= James Thomson (journalist) =

James Thomson (1 September 1852 – 4 August 1934) was an Australian journalist and newspaper owner.

Thomson was born in Cullycapple, County Londonderry, Ireland, son of Alexander Thomson and Martha his wife.
He went to Geelong, Victoria, with his parents in 1853, and was educated at Geelong Presbyterian School, and at the National Grammar School, Castlemaine. He served his apprenticeship on The Argus newspaper, and subsequently joined the staff of the Kyneton Observer, of which he became editor, joining the Melbourne Daily Telegraph in 1874.

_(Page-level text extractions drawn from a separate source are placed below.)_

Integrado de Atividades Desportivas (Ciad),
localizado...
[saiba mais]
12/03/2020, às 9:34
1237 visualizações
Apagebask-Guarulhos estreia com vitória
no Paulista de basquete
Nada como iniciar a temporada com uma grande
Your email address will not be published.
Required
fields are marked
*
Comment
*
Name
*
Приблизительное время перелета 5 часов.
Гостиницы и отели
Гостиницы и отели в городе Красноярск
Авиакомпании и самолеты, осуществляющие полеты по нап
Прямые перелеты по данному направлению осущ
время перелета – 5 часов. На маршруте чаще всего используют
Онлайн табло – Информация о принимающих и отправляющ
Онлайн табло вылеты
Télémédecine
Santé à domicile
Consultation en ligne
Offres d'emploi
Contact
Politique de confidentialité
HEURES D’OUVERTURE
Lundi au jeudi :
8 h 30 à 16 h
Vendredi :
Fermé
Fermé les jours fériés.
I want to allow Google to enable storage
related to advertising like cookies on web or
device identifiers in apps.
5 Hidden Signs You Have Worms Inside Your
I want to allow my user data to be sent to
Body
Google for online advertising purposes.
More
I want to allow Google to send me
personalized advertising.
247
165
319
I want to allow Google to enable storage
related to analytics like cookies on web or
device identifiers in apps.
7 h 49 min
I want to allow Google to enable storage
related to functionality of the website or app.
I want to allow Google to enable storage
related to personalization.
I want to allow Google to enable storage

Thomson married at Trinity Church, East Melbourne, on 1 June 1878, Alice, second daughter of the late John Leyland, contractor, Liverpool. In the intervals of press work, he acted as Secretary to the Parliamentary Boards on State Schools, Safety Mining Cages, Wattle Bark, etc., and to the Royal Commission on the Tariff. He was Secretary of Committees for the Melbourne International Exhibition of 1880-81, and Secretary to the Victorian Commissioners to the Calcutta and Colonial and Indian Exhibitions, the success of the Victorian Court at the latter owing much to his organising ability. He was a Commissioner for the Melbourne Centennial Exhibition of 1888. He started the Melbourne Evening Standard newspaper on 29 April 1889, and in 1890 founded the Sporting Standard, of which both papers he was general manager.

Thomson left the Evening Standard when it merged with The Herald in 1894, and wrote articles about Western Australia for the Melbourne Age. In the region of Murchison (Western Australia), Thomson started the Murchison Times and Day Dawn Gazette; he died in Perth, Western Australia aged 81.